16. The system of claim 15 wherein the candidate regulatory elements comprises a plurality of promoters.

17. The system of claim 15 wherein the receiving the word length comprises receiving a user-specified word length through a user interface associated with the article of software.

18. The system of claim 15 wherein the receiving the first orthologous species sequence comprises receiving a user-specified first orthologous species sequence through a user interface.

19. The system of claim 15 wherein the receiving the relative offset comprises receiving a user-specified relative offset through a user interface.

20. The system of claim 15 wherein the receiving the at least one additional orthologous species sequences include receiving the at least one additional orthologous species from a database.

21. The system of claim 15 wherein the first orthologous species sequence and the at least one additional orthologous species sequences are associated with plants.

22. The system of claim 21 wherein one of the first orthologous species sequence and the at least one additional orthologous species sequences being associated with maize.

23. The system of claim 21 wherein one of the first orthologous species sequence and the at least one additional orthologous species sequences being associated with soybeans.

24. The system of claim 21 wherein one of the first orthologous species sequence and the at least one additional orthologous species sequences being associated with wheat.

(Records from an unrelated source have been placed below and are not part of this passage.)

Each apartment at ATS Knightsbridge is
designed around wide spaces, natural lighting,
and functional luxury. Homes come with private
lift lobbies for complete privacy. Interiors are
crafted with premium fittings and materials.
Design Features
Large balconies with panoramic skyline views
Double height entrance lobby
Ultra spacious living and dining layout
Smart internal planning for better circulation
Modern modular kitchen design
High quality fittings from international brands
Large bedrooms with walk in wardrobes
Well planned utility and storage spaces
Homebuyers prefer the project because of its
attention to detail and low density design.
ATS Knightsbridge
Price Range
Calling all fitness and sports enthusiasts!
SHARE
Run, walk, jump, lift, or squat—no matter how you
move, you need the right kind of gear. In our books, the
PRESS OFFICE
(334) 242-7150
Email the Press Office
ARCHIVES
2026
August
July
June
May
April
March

25. A computer-assisted method of identifying regulatory elements, comprising:

receiving a first sequence;

receiving a word length;

receiving a relative offset;

receiving at least one additional sequence;

performing a pairwise comparison between each pair of sequences;

computing using a computing device, overlapping portions of the first sequence overlapping the sequences of all of the sequences within the relative offset and greater than or equal to the word length;

providing an output to a user identifying the overlapping portions of the first sequence for all sequences to identify candidate regulatory elements.

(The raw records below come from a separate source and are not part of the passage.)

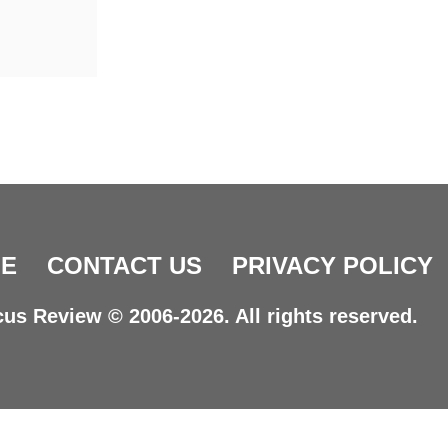
E
CONTACT US
PRIVACY POLICY
us Review © 2006-2026. All rights reserved.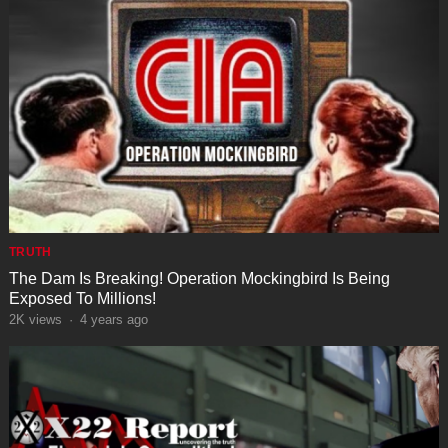
TRUTH
The Dam Is Breaking! Operation Mockingbird Is Being
Exposed To Millions!
2K
views
·
4 years ago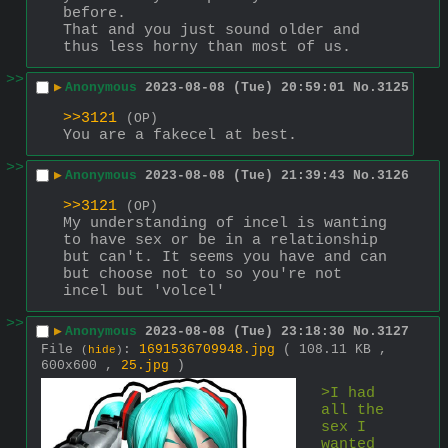
before.
That and you just sound older and 
thus less horny than most of us.
>>
▶
Anonymous
2023-08-08 (Tue) 20:59:01
No.
3125
>>3121
(OP)
You are a fakecel at best.
>>
▶
Anonymous
2023-08-08 (Tue) 21:39:43
No.
3126
>>3121
(OP)
My understanding of incel is wanting 
to have sex or be in a relationship 
but can't. It seems you have and can 
but choose not to so you're not 
incel but 'volcel'
>>
▶
Anonymous
2023-08-08 (Tue) 23:18:30
No.
3127
File
:
1691536709948.jpg
( 108.11 KB ,
(
hide
)
600x600 ,
25.jpg
)
>I had 
all the 
sex I 
wanted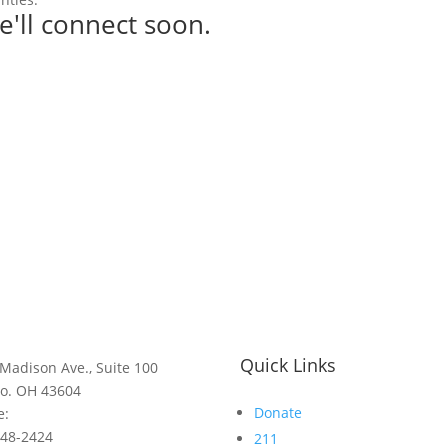
e'll connect soon.
Quick Links
Madison Ave., Suite 100
do. OH 43604
Donate
e:
248-2424
211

26. The computer-assisted method of claim 25 wherein the first sequence and one or more of the at least one additional sequence are from a single species.

27. The computer-assisted method of claim 25 wherein the first sequence is from a first species and each of the at least one additional sequence are from species orthologous to the first species.

28. The computer-assisted method of claim 25 wherein the first sequence or at least one of the at least one additional sequence includes a variable.